Aim of the exercise. Only the pictures should be left out; repeat the rest of the data exactly.

Extracted material.
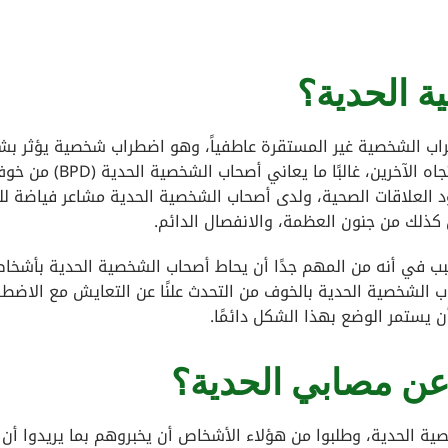
 الحدية؟
راب الشخصية غير المستقرة عاطفياً، وهو اضطراب شخصية يؤثر ب
كبير على طريقة تفكيرك وشعورك تجاه نفسك وتجاه الآخرين، غالبًا ما 
العلاقات الصحية، ولدى أصحاب الشخصية الحدية مشاعر فياضة للغ
 كذلك من جنون العظمة، والانفصال الدائم.
ب في أنه من المهم جدًا أن يحاط أصحاب الشخصية الحدية بأشخا
لشخصية الحدية بالخوف من التحدث علنًا عن التعايش مع الاضطر
 أن يستمر الوضع بهذا الشكل دائمًا.
عن مصابي الحدية؟
ية الحدية، وطلبوا من هؤلاء الأشخاص أن يخبروهم بما يريدوا أن 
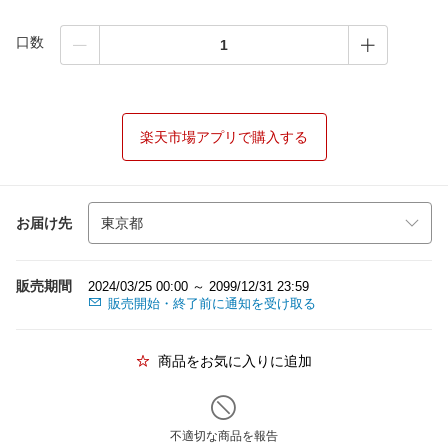
口数
楽天市場アプリで購入する
お届け先
販売期間
2024/03/25 00:00 ～ 2099/12/31 23:59
販売開始・終了前に通知を受け取る
商品をお気に入りに追加
不適切な商品を報告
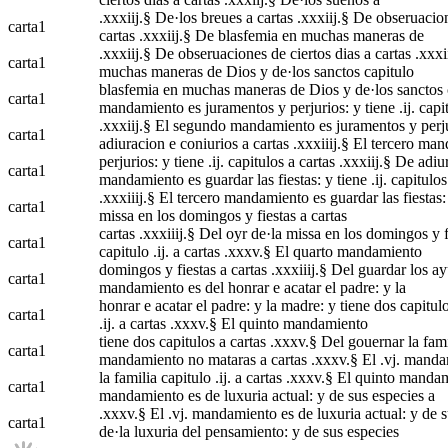
.xxxiij.§ De·los breues a cartas .xxxiij.§ De obseruacione
carta
1
cartas .xxxiij.§ De blasfemia en muchas maneras de
.xxxiij.§ De obseruaciones de ciertos dias a cartas .xxxi
carta
1
muchas maneras de Dios y de·los sanctos capitulo
blasfemia en muchas maneras de Dios y de·los sanctos capi
carta
1
mandamiento es juramentos y perjurios: y tiene .ij. capi
.xxxiij.§ El segundo mandamiento es juramentos y perjurio
carta
1
adiuracion e coniurios a cartas .xxxiiij.§ El tercero ma
perjurios: y tiene .ij. capitulos a cartas .xxxiij.§ De adiu
carta
1
mandamiento es guardar las fiestas: y tiene .ij. capitulos
.xxxiiij.§ El tercero mandamiento es guardar las fiestas: y 
carta
1
missa en los domingos y fiestas a cartas
cartas .xxxiiij.§ Del oyr de·la missa en los domingos y fi
carta
1
capitulo .ij. a cartas .xxxv.§ El quarto mandamiento
domingos y fiestas a cartas .xxxiiij.§ Del guardar los ayu
carta
1
mandamiento es del honrar e acatar el padre: y la
honrar e acatar el padre: y la madre: y tiene dos capitulo
carta
1
.ij. a cartas .xxxv.§ El quinto mandamiento
tiene dos capitulos a cartas .xxxv.§ Del gouernar la famili
carta
1
mandamiento no mataras a cartas .xxxv.§ El .vj. manda
la familia capitulo .ij. a cartas .xxxv.§ El quinto mandam
carta
1
mandamiento es de luxuria actual: y de sus especies a
.xxxv.§ El .vj. mandamiento es de luxuria actual: y de s
carta
1
de·la luxuria del pensamiento: y de sus especies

Task response.
 الحدية؟
راب الشخصية غير المستقرة عاطفياً، وهو اضطراب شخصية يؤثر ب
كبير على طريقة تفكيرك وشعورك تجاه نفسك وتجاه الآخرين، غالبًا ما 
العلاقات الصحية، ولدى أصحاب الشخصية الحدية مشاعر فياضة للغ
 كذلك من جنون العظمة، والانفصال الدائم.
ب في أنه من المهم جدًا أن يحاط أصحاب الشخصية الحدية بأشخا
لشخصية الحدية بالخوف من التحدث علنًا عن التعايش مع الاضطر
 أن يستمر الوضع بهذا الشكل دائمًا.
عن مصابي الحدية؟
ية الحدية، وطلبوا من هؤلاء الأشخاص أن يخبروهم بما يريدوا أن 
口数
楽天市場アプリで購入する
お届け先
販売期間
2024/03/25 00:00 ～ 2099/12/31 23:59
販売開始・終了前に通知を受け取る
商品をお気に入りに追加
不適切な商品を報告
.xxxiij.§ De·los breues a cartas .xxxiij.§ De obseruacione
carta
1
cartas .xxxiij.§ De blasfemia en muchas maneras de
.xxxiij.§ De obseruaciones de ciertos dias a cartas .xxxi
carta
1
muchas maneras de Dios y de·los sanctos capitulo
blasfemia en muchas maneras de Dios y de·los sanctos capi
carta
1
mandamiento es juramentos y perjurios: y tiene .ij. capi
.xxxiij.§ El segundo mandamiento es juramentos y perjurio
carta
1
adiuracion e coniurios a cartas .xxxiiij.§ El tercero ma
perjurios: y tiene .ij. capitulos a cartas .xxxiij.§ De adiu
carta
1
mandamiento es guardar las fiestas: y tiene .ij. capitulos
.xxxiiij.§ El tercero mandamiento es guardar las fiestas: y 
carta
1
missa en los domingos y fiestas a cartas
cartas .xxxiiij.§ Del oyr de·la missa en los domingos y fi
carta
1
capitulo .ij. a cartas .xxxv.§ El quarto mandamiento
domingos y fiestas a cartas .xxxiiij.§ Del guardar los ayu
carta
1
mandamiento es del honrar e acatar el padre: y la
honrar e acatar el padre: y la madre: y tiene dos capitulo
carta
1
.ij. a cartas .xxxv.§ El quinto mandamiento
tiene dos capitulos a cartas .xxxv.§ Del gouernar la famili
carta
1
mandamiento no mataras a cartas .xxxv.§ El .vj. manda
la familia capitulo .ij. a cartas .xxxv.§ El quinto mandam
carta
1
mandamiento es de luxuria actual: y de sus especies a
.xxxv.§ El .vj. mandamiento es de luxuria actual: y de s
carta
1
de·la luxuria del pensamiento: y de sus especies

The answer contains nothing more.